> Work task: Copy each line below exactly as it appears. Pictures are to be omitted.

(Given information begins)

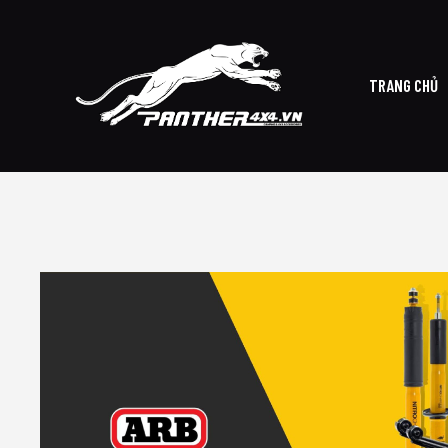
TRANG CHỦ
TRAN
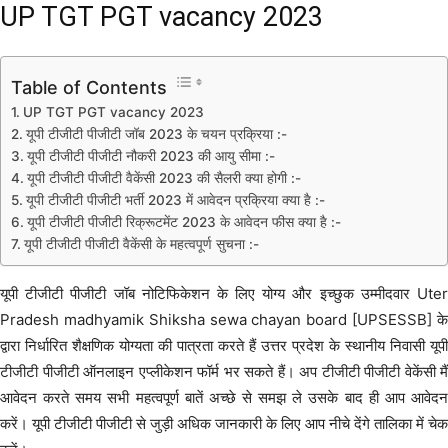
UP TGT PGT vacancy 2023
Table of Contents
UP TGT PGT vacancy 2023
यूपी टीजीटी पीजीटी जॉब 2023 के चयन प्रक्रिया :-
यूपी टीजीटी पीजीटी नौकरी 2023 की आयु सीमा :-
यूपी टीजीटी पीजीटी वैकेंसी 2023 की सैलरी क्या होगी :-
यूपी टीजीटी पीजीटी भर्ती 2023 में आवेदन प्रक्रिया क्या है :-
यूपी टीजीटी पीजीटी रिक्रूटमेंट 2023 के आवेदन फीस क्या है :-
यूपी टीजीटी पीजीटी वैकेंसी के महत्वपूर्ण सुचना :-
यूपी टीजीटी पीजीटी जॉब नोटिफिकेशन के लिए योग्य और इच्छुक उम्मीदवार Uter
Pradesh madhyamik Shiksha sewa chayan board [UPSESSB] के
द्वारा निर्धारित शैक्षणिक योग्यता की पात्रता करते हैं उत्तर प्रदेश के स्थानीय निवासी यूपी
टीजीटी पीजीटी ऑनलाइन एप्लीकेशन फॉर्म भर सकते हैं। अप टीजीटी पीजीटी वेकेंसी मैं
आवेदन करते समय सभी महत्वपूर्ण बातें अच्छे से समझ ले उसके बाद ही आप आवेदन
करें। यूपी टीजीटी पीजीटी से जुड़ी अधिक जानकारी के लिए आप नीचे देंगे तालिका में चेक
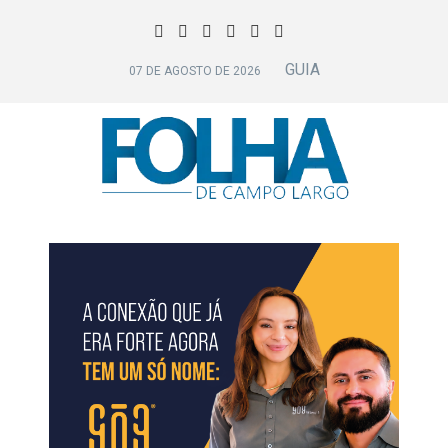
GUIA
07 DE AGOSTO DE 2026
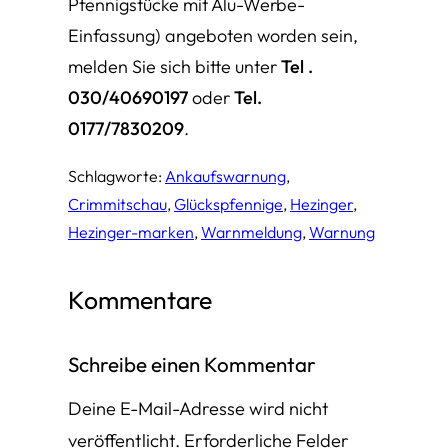
Pfennigstücke mit Alu-Werbe-
Einfassung) angeboten worden sein,
melden Sie sich bitte unter
Tel .
030/40690197
oder
Tel.
0177/7830209
.
Schlagworte:
Ankaufswarnung
, 
Crimmitschau
, 
Glückspfennige
, 
Hezinger
, 
Hezinger-marken
, 
Warnmeldung
, 
Warnung
Kommentare
Schreibe einen Kommentar
Deine E-Mail-Adresse wird nicht
veröffentlicht.
Erforderliche Felder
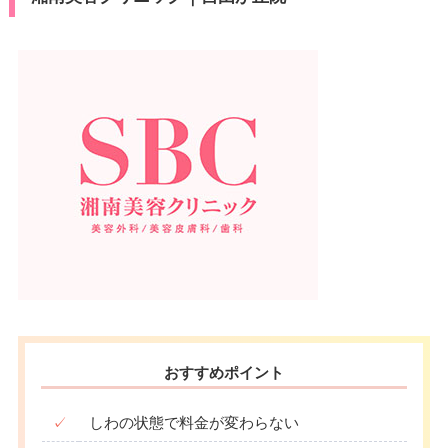
おすすめポイント
✓
しわの状態で料金が変わらない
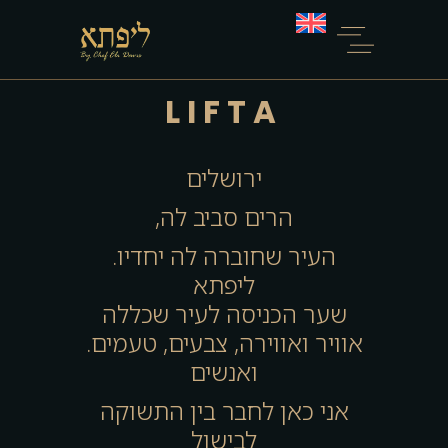
Our Story
LIFTA
ירושלים
,הרים סביב לה
.העיר שחוברה לה יחדיו
ליפתא
שער הכניסה לעיר שכללה
.אוויר ואווירה, צבעים, טעמים
ואנשים
אני כאן לחבר בין התשוקה
לבישול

(Given information ends)

> Exercise result:
TRANG CHỦ
TRAN
UP TGT PGT vacancy 2023
Table of Contents
UP TGT PGT vacancy 2023
यूपी टीजीटी पीजीटी जॉब 2023 के चयन प्रक्रिया :-
यूपी टीजीटी पीजीटी नौकरी 2023 की आयु सीमा :-
यूपी टीजीटी पीजीटी वैकेंसी 2023 की सैलरी क्या होगी :-
यूपी टीजीटी पीजीटी भर्ती 2023 में आवेदन प्रक्रिया क्या है :-
यूपी टीजीटी पीजीटी रिक्रूटमेंट 2023 के आवेदन फीस क्या है :-
यूपी टीजीटी पीजीटी वैकेंसी के महत्वपूर्ण सुचना :-
यूपी टीजीटी पीजीटी जॉब नोटिफिकेशन के लिए योग्य और इच्छुक उम्मीदवार Uter
Pradesh madhyamik Shiksha sewa chayan board [UPSESSB] के
द्वारा निर्धारित शैक्षणिक योग्यता की पात्रता करते हैं उत्तर प्रदेश के स्थानीय निवासी यूपी
टीजीटी पीजीटी ऑनलाइन एप्लीकेशन फॉर्म भर सकते हैं। अप टीजीटी पीजीटी वेकेंसी मैं
आवेदन करते समय सभी महत्वपूर्ण बातें अच्छे से समझ ले उसके बाद ही आप आवेदन
करें। यूपी टीजीटी पीजीटी से जुड़ी अधिक जानकारी के लिए आप नीचे देंगे तालिका में चेक
GUIA
07 DE AGOSTO DE 2026
Pfennigstücke mit Alu-Werbe-
Einfassung) angeboten worden sein,
melden Sie sich bitte unter
Tel .
030/40690197
oder
Tel.
0177/7830209
.
Schlagworte:
Ankaufswarnung
, 
Crimmitschau
, 
Glückspfennige
, 
Hezinger
, 
Hezinger-marken
, 
Warnmeldung
, 
Warnung
Kommentare
Schreibe einen Kommentar
Deine E-Mail-Adresse wird nicht
veröffentlicht.
Erforderliche Felder
おすすめポイント
✓
しわの状態で料金が変わらない
Our Story
LIFTA
ירושלים
,הרים סביב לה
.העיר שחוברה לה יחדיו
ליפתא
שער הכניסה לעיר שכללה
.אוויר ואווירה, צבעים, טעמים
ואנשים
אני כאן לחבר בין התשוקה
לבישול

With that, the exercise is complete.